Scratchpad
A scratchpad is the ephemeral working memory space in an agent's context window where intermediate reasoning steps and partial results are written and read during a single task.
title: "Scratchpad" type: glossary tags: [#reasoning, #planning] created: 2025-07-14 updated: 2025-07-14 status: stub
Scratchpad
A scratchpad is an intermediate working memory space where an AI agent writes and reads partial reasoning steps, calculations, or intermediate results before producing a final output.
Overview
The scratchpad metaphor captures how agentic AI systems — particularly those using chain-of-thought or ReAct Framework patterns — externalize intermediate reasoning within the context window. Rather than producing a final answer directly, the agent generates a sequence of intermediate thoughts, tentative conclusions, or working notes that it can reference and revise before committing to an action or output.

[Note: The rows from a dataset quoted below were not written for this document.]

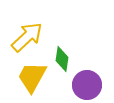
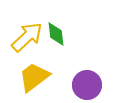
green diamond: moved 6 px left, 25 px up; rotated 15 degrees counterclockwise
yellow trapezoid: moved 2 px right; rotated 24 degrees clockwise
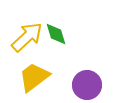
green diamond: rotated 10 degrees counterclockwise
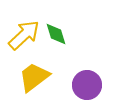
yellow arrow: moved 3 px left, 2 px up
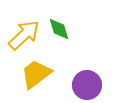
green diamond: moved 3 px right, 5 px up
yellow trapezoid: moved 2 px right, 3 px up
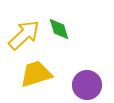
yellow trapezoid: rotated 20 degrees clockwise
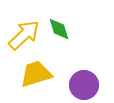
purple circle: moved 3 px left
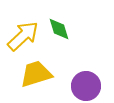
yellow arrow: moved 1 px left, 1 px down
purple circle: moved 2 px right, 1 px down
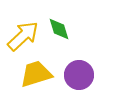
purple circle: moved 7 px left, 11 px up
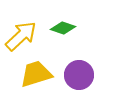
green diamond: moved 4 px right, 1 px up; rotated 55 degrees counterclockwise
yellow arrow: moved 2 px left
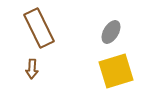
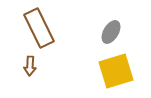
brown arrow: moved 2 px left, 3 px up
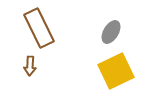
yellow square: rotated 9 degrees counterclockwise
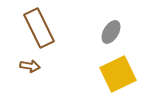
brown arrow: rotated 84 degrees counterclockwise
yellow square: moved 2 px right, 3 px down
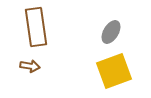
brown rectangle: moved 3 px left, 1 px up; rotated 18 degrees clockwise
yellow square: moved 4 px left, 3 px up; rotated 6 degrees clockwise
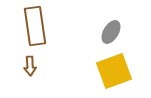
brown rectangle: moved 1 px left, 1 px up
brown arrow: rotated 78 degrees clockwise
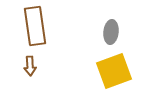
gray ellipse: rotated 25 degrees counterclockwise
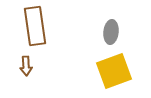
brown arrow: moved 4 px left
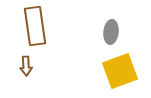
yellow square: moved 6 px right
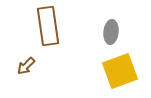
brown rectangle: moved 13 px right
brown arrow: rotated 48 degrees clockwise
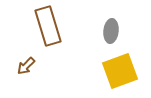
brown rectangle: rotated 9 degrees counterclockwise
gray ellipse: moved 1 px up
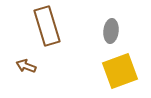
brown rectangle: moved 1 px left
brown arrow: rotated 66 degrees clockwise
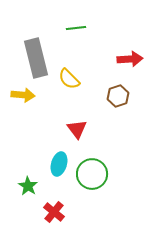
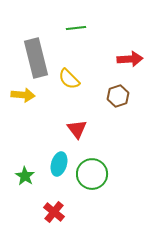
green star: moved 3 px left, 10 px up
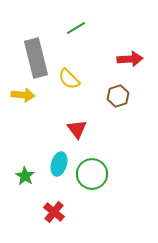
green line: rotated 24 degrees counterclockwise
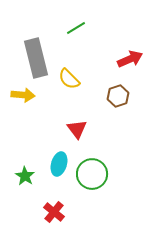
red arrow: rotated 20 degrees counterclockwise
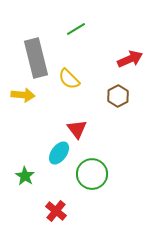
green line: moved 1 px down
brown hexagon: rotated 10 degrees counterclockwise
cyan ellipse: moved 11 px up; rotated 20 degrees clockwise
red cross: moved 2 px right, 1 px up
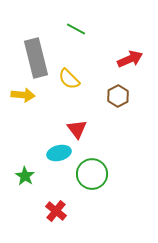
green line: rotated 60 degrees clockwise
cyan ellipse: rotated 40 degrees clockwise
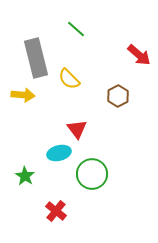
green line: rotated 12 degrees clockwise
red arrow: moved 9 px right, 4 px up; rotated 65 degrees clockwise
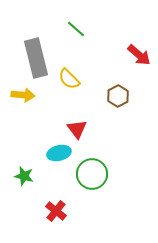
green star: moved 1 px left; rotated 18 degrees counterclockwise
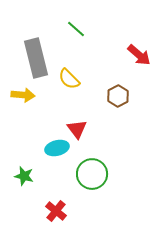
cyan ellipse: moved 2 px left, 5 px up
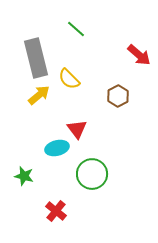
yellow arrow: moved 16 px right; rotated 45 degrees counterclockwise
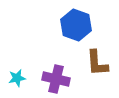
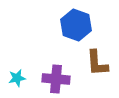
purple cross: rotated 8 degrees counterclockwise
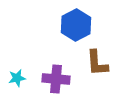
blue hexagon: rotated 12 degrees clockwise
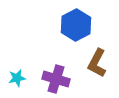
brown L-shape: rotated 32 degrees clockwise
purple cross: rotated 12 degrees clockwise
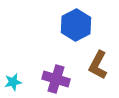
brown L-shape: moved 1 px right, 2 px down
cyan star: moved 4 px left, 4 px down
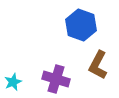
blue hexagon: moved 5 px right; rotated 12 degrees counterclockwise
cyan star: rotated 12 degrees counterclockwise
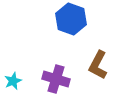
blue hexagon: moved 10 px left, 6 px up
cyan star: moved 1 px up
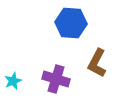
blue hexagon: moved 4 px down; rotated 16 degrees counterclockwise
brown L-shape: moved 1 px left, 2 px up
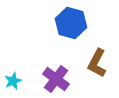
blue hexagon: rotated 12 degrees clockwise
purple cross: rotated 20 degrees clockwise
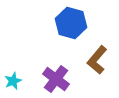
brown L-shape: moved 3 px up; rotated 12 degrees clockwise
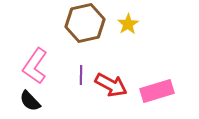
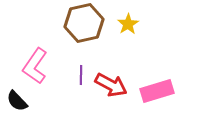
brown hexagon: moved 1 px left
black semicircle: moved 13 px left
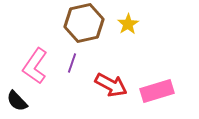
purple line: moved 9 px left, 12 px up; rotated 18 degrees clockwise
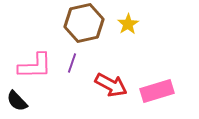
pink L-shape: rotated 126 degrees counterclockwise
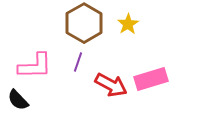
brown hexagon: rotated 18 degrees counterclockwise
purple line: moved 6 px right, 1 px up
pink rectangle: moved 6 px left, 12 px up
black semicircle: moved 1 px right, 1 px up
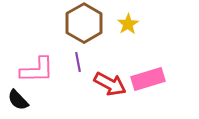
purple line: rotated 30 degrees counterclockwise
pink L-shape: moved 2 px right, 4 px down
pink rectangle: moved 3 px left
red arrow: moved 1 px left, 1 px up
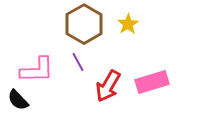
brown hexagon: moved 1 px down
purple line: rotated 18 degrees counterclockwise
pink rectangle: moved 4 px right, 3 px down
red arrow: moved 2 px left, 2 px down; rotated 92 degrees clockwise
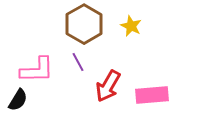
yellow star: moved 3 px right, 2 px down; rotated 15 degrees counterclockwise
pink rectangle: moved 13 px down; rotated 12 degrees clockwise
black semicircle: rotated 105 degrees counterclockwise
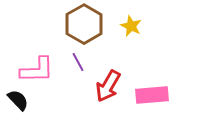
black semicircle: rotated 75 degrees counterclockwise
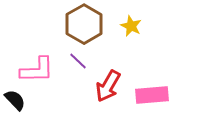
purple line: moved 1 px up; rotated 18 degrees counterclockwise
black semicircle: moved 3 px left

In practice, a scratchpad is not a separate system component but a convention for how reasoning traces are structured in the agent's context. The "Thought:" prefix in ReAct steps serves as a scratchpad: the agent is effectively writing notes to itself that it will read when generating the next step. This mechanism is what allows agents to work through complex multi-step problems that would be difficult to solve in a single forward pass.
Scratchpads are closely related to Memory Systems but are distinct: scratchpad content is ephemeral, existing only within a single task's context window, while long-term and episodic memory persist across sessions. The scratchpad is best understood as the agent's working memory for a specific task instance.